Thanks for your kind words. As for pushing the envelope in a 2nd opinion, I have never done that and wouldn’t want to take on a client who asks me to do so. Maybe I’m gullible, but I believe the great CPAs who are the target of this article would not do such a thing. And one who does so likely won’t give the answers you are looking for on the other questions. Of course, I’m talking about dabbling with illegality, not taking a position regarding a reg that is open to interpretation in favor of the client.
I am apparently one of those “cost-conscious” clients…..but I can’t lie. I don’t like being billed 54 dollars for someone to download my 2MB Quickbooks file to their server. Or 96 dollars for exporting an accountant copy of my file. My taxes have become much simpler over the last 2 years as I have divested many rental properties, and other holdings. Seems like the cost just keeps going up. I don’t understand why I get charge nearly 1000 dollars per entity. I have 2 entities that have less than 2 dozen transactions per year, and I get charged the same for that as I do for the entity that does 1000 transactions or more a year. I like the idea of an FPA, but my CPA doesn’t believe in doing any kind of estimates or asking for authorization ahead of time. Case in point, I needed a QBO file review so I could make some quarterlies. I was VERY specific that if it is going to be over 2 hours (they charge 135 an hour for a jr accountant review of stuff) that I wanted to know because I needed to decide if it’s worth it or not….what happened? I get bills totalling more than 700 dollars, including the nonsense noted in the first couple sentences.
One good thing about the DIY approach- You won’t rip yourself off on purpose!
Plus, it pushes you to simplify, which is usually good for life and often even better for your finances.

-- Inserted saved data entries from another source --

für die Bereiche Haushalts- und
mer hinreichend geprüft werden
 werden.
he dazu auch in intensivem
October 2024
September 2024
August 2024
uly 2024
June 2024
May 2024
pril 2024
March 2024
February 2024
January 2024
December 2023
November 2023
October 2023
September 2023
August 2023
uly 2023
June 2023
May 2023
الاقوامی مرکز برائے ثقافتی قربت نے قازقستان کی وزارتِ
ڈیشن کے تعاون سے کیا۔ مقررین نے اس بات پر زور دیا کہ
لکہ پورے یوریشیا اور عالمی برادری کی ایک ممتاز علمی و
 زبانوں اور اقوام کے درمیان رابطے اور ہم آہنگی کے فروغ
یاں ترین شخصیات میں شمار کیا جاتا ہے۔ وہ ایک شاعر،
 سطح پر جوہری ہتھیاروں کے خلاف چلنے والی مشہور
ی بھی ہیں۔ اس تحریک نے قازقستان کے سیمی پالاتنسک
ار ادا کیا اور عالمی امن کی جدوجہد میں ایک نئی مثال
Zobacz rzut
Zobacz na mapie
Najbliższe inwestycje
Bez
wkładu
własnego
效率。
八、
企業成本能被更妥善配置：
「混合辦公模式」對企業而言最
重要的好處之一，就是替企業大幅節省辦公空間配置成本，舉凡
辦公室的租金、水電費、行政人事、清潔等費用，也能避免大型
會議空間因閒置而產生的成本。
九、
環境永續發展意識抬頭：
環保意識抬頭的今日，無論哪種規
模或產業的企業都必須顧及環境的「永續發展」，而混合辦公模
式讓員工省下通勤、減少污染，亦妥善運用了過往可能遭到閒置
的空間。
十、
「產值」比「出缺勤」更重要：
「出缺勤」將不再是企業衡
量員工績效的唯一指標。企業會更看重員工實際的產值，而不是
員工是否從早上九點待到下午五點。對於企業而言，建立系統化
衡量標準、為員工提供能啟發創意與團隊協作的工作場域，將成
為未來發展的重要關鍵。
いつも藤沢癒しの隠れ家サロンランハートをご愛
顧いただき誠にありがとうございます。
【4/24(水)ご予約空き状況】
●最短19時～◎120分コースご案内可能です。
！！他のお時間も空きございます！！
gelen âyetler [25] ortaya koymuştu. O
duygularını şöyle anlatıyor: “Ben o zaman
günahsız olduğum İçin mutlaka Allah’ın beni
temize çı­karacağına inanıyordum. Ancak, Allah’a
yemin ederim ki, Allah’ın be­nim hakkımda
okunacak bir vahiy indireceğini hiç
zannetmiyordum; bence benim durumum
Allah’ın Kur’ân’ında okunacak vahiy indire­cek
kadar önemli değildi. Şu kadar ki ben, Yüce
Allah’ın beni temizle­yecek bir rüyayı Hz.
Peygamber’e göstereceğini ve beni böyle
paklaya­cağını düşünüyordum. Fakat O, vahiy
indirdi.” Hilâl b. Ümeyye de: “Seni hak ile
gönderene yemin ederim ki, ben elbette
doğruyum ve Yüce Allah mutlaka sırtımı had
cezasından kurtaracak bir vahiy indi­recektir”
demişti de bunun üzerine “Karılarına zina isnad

Yep. Wife is starting fellowship next week and downsizing from a 5000 sqft house with a pool and an acre of citrus trees to a two bed apartment in the city in Miami. Selling everything in the house right now. Verycathartic . Just need to figure out non cash donation strategies for what I can’t sell and end up giving to good will. Worse issues to have I guess.
Sounds like you need to get a 2nd opinion on tax preparation. As I said above, I never cease to be amazed at the people who stick with CPAs when they are not happy.
As for non-cash donations, I highly recommend you get a copy of Deduct It! Deduct It! (http://amzn.to/2diT5N9) – you will be amazed at the deduction you’ll get if you only keep track of it. This is better than the Goodwill site, btw – very detailed information and priced according to shape the item is in (Good, Fair, Poor). We have given these away for years to clients who have told us they are moving and I use it myself when I clean out clothes every year. Worth its weight in gold (well, almost).
Great post! Perhaps there are doctors out there with very simple taxes, but for most, our income is high enough and finances complex enough to warrant an aggressive, knowledgeable tax professional. I would liken it to patients who self-diagnose and treat themselves. Every sniffle and scratch may not deserve a doctors visit, but as the acuity and severity increases, seeing your doctor becomes more and more necessary or even required. Sometimes the outcome of self-diagnosis is benign, but sometimes the outcome is crippling or even lethal.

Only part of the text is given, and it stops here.